The answer is the set of lines that include "sonrisa", copied from the data below.

### Information provided
* * *

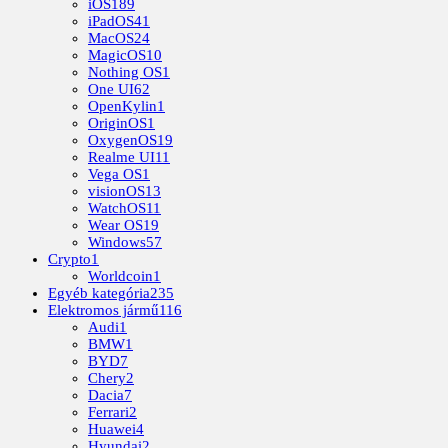
iOS
189
iPadOS
41
MacOS
24
MagicOS
10
Nothing OS
1
One UI
62
OpenKylin
1
OriginOS
1
OxygenOS
19
Realme UI
11
Vega OS
1
visionOS
13
WatchOS
11
Wear OS
19
Windows
57
Crypto
1
Worldcoin
1
Egyéb kategória
235
Elektromos jármű
116
Audi
1
BMW
1
BYD
7
Chery
2
Dacia
7
Ferrari
2
Huawei
4
Hyundai
2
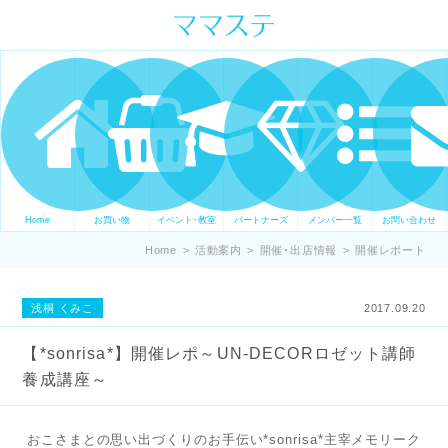
ママの才能発信します。 手づくり
表現ステージ ママステ スキル・セ
ンスを表現したいママが集まって
ます。
Home
お買い物
イベント･教室
パートナーズ
メンバー一覧
お問い合わせ
Home
>
活動案内
>
開催･出店情報
>
開催レポート
浅桐 くみこ
2017.09.20
【*sonrisa*】開催レポ～UN-DECORロゼット講師
養成講座～
おこさまとの思い出づくりのお手伝い*sonrisa*主宰メモリーク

* * *

### Completed exercise
【*sonrisa*】開催レポ～UN-DECORロゼット講師
おこさまとの思い出づくりのお手伝い*sonrisa*主宰メモリーク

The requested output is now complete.